▶ **REQUIRED WORK**: Show every line of the data that includes the word "refused".

[Document understanding data]
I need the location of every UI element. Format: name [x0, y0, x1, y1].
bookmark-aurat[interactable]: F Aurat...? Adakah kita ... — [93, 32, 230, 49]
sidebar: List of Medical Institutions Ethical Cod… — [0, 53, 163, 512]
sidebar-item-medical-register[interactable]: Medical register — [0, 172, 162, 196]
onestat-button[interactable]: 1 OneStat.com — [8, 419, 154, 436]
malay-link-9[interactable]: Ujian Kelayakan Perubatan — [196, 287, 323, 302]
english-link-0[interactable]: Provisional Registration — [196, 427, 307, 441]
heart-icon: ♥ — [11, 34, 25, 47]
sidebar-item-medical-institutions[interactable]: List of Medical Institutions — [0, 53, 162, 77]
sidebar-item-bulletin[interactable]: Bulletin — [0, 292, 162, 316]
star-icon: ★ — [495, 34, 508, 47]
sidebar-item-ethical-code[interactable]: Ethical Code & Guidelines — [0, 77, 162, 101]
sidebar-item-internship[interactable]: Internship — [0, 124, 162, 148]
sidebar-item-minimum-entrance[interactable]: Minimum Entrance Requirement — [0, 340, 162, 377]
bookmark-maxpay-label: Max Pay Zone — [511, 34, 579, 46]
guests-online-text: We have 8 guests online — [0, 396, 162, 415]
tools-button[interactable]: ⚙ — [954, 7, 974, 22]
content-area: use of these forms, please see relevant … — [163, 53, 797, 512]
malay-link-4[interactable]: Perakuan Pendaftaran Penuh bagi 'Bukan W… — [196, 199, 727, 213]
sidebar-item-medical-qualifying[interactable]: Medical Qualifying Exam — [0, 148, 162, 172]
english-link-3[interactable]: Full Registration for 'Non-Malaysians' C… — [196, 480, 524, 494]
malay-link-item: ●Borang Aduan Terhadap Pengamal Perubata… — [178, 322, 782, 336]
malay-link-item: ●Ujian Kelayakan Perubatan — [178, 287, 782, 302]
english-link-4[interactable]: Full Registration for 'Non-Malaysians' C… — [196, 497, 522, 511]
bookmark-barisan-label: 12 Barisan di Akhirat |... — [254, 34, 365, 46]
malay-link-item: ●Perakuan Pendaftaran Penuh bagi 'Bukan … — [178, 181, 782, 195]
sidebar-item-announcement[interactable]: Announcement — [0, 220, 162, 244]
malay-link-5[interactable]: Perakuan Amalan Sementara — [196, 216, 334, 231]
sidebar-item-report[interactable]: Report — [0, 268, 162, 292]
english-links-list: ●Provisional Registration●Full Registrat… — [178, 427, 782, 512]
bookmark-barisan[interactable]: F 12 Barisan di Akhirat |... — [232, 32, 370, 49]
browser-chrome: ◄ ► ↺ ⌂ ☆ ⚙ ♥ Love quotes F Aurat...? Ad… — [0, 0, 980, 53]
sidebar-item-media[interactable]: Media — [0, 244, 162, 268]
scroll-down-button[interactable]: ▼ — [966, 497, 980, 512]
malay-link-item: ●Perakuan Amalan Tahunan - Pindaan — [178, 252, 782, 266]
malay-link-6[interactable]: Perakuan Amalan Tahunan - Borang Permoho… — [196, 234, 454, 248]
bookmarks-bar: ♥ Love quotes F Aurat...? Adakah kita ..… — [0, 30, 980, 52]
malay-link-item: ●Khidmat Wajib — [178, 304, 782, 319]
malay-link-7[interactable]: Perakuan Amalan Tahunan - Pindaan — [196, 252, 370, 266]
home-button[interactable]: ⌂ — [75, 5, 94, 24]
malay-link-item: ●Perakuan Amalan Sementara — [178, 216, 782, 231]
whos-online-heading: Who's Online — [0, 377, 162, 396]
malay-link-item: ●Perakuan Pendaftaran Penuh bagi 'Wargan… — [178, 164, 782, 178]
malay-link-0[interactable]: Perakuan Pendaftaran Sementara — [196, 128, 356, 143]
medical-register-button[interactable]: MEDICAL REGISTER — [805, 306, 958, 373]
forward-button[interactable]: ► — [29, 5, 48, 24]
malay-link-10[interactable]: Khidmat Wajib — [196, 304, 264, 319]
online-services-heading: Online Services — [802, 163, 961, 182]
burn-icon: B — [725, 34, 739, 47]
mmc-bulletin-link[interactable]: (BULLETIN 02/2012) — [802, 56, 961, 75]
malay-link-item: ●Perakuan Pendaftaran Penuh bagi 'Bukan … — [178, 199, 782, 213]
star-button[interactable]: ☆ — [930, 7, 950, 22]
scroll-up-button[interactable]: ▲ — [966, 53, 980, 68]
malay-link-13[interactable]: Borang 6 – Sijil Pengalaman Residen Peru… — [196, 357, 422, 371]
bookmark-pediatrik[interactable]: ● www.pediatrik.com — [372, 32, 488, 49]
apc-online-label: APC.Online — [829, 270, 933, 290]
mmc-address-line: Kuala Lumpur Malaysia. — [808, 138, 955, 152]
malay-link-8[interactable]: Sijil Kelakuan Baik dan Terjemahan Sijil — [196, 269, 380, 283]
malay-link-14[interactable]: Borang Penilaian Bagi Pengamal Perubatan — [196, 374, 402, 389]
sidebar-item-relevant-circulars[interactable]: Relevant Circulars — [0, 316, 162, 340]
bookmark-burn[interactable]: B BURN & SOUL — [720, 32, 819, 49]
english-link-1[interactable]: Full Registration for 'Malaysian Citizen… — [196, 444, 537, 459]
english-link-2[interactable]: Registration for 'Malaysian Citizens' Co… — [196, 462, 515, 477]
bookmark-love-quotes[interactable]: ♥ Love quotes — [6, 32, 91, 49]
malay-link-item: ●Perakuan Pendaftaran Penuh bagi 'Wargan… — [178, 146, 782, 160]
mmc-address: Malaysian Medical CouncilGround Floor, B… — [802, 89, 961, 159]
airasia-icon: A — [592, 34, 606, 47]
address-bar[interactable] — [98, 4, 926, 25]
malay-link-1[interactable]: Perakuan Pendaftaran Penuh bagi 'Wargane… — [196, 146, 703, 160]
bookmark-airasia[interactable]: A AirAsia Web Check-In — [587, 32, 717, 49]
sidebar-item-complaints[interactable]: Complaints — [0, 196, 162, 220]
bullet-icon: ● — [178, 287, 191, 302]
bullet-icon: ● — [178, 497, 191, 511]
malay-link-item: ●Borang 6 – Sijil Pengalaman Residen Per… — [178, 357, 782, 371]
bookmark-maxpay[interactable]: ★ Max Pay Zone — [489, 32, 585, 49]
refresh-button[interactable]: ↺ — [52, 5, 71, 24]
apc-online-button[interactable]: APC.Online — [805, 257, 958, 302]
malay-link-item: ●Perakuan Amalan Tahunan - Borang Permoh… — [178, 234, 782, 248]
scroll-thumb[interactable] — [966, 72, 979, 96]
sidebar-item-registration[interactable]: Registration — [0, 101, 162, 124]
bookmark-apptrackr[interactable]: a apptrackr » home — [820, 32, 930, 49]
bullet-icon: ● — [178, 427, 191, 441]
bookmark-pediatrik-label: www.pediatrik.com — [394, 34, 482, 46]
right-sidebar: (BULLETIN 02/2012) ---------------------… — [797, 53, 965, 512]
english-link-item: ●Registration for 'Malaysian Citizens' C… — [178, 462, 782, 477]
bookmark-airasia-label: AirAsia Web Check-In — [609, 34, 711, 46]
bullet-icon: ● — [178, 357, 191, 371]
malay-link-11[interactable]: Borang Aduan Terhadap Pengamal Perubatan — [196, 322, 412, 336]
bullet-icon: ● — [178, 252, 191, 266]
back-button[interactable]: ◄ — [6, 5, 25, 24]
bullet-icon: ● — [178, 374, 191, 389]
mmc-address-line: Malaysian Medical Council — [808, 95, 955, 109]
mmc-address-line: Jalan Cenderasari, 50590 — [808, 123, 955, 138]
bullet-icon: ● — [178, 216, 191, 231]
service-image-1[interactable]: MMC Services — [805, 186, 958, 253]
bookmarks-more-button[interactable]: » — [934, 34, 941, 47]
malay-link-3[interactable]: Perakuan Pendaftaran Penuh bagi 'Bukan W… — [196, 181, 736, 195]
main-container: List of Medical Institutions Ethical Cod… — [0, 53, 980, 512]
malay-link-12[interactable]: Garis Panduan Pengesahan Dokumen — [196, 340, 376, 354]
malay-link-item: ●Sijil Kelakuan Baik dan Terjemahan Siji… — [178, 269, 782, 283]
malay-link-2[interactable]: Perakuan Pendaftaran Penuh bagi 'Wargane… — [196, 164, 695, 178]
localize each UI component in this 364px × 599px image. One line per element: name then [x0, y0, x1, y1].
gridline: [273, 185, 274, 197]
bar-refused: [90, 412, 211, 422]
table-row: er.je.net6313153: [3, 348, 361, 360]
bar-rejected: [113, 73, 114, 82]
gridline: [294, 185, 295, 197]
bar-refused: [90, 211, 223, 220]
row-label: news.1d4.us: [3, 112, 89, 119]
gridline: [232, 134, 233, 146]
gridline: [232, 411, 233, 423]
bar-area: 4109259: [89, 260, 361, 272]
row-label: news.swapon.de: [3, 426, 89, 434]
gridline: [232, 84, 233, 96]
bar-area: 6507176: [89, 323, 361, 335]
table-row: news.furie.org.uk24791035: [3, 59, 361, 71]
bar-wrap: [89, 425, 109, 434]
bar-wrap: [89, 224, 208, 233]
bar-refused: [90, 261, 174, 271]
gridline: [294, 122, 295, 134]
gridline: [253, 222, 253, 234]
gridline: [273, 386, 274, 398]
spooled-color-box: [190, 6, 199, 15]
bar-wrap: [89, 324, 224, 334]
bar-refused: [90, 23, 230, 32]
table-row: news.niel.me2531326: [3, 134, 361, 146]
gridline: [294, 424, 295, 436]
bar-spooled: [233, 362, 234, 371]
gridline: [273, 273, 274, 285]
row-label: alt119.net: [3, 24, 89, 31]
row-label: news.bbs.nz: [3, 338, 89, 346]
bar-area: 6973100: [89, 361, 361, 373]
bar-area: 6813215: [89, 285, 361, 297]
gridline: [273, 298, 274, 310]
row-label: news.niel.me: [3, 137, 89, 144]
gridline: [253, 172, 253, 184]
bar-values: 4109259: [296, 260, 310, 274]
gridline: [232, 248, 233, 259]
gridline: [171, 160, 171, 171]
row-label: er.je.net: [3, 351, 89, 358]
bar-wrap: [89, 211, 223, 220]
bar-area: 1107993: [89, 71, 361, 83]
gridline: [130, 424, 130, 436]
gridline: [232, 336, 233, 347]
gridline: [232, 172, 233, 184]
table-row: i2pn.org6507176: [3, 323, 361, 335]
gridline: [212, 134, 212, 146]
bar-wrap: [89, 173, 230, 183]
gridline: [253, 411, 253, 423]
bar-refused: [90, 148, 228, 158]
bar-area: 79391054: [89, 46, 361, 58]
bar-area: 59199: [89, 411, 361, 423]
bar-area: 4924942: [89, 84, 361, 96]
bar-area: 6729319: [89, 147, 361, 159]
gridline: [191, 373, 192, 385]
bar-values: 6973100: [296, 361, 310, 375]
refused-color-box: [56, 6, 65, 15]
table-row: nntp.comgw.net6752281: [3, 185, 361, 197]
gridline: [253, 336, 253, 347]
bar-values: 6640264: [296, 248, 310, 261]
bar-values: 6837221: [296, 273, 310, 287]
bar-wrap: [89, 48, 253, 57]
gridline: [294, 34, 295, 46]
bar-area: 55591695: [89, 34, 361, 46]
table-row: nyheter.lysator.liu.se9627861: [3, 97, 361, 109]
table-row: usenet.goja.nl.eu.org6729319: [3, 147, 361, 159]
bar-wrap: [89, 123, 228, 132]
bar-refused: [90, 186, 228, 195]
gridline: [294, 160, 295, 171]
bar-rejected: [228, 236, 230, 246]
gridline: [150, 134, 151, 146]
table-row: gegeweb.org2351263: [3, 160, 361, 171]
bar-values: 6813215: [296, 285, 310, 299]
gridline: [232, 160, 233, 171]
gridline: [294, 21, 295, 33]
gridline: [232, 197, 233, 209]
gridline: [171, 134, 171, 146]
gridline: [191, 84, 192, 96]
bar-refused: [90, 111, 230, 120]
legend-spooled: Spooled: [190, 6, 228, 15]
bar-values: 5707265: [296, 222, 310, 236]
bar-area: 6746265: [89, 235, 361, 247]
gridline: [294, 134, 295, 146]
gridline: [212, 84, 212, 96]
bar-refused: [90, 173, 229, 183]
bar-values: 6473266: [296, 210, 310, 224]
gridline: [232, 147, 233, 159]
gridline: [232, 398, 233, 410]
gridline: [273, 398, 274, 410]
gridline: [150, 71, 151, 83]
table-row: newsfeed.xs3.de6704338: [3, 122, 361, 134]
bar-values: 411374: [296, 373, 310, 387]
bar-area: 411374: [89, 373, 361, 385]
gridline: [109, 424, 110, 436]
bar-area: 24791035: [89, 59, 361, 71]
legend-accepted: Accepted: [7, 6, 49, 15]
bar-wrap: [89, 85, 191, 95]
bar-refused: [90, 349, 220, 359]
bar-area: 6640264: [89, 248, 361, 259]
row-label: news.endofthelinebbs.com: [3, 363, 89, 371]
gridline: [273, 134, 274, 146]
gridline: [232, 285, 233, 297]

▶ **YOUR SOLUTION**:
bar-refused: [90, 412, 211, 422]
bar-refused: [90, 211, 223, 220]
bar-refused: [90, 261, 174, 271]
bar-refused: [90, 23, 230, 32]
bar-refused: [90, 148, 228, 158]
refused-color-box: [56, 6, 65, 15]
bar-refused: [90, 186, 228, 195]
bar-refused: [90, 111, 230, 120]
bar-refused: [90, 173, 229, 183]
bar-refused: [90, 349, 220, 359]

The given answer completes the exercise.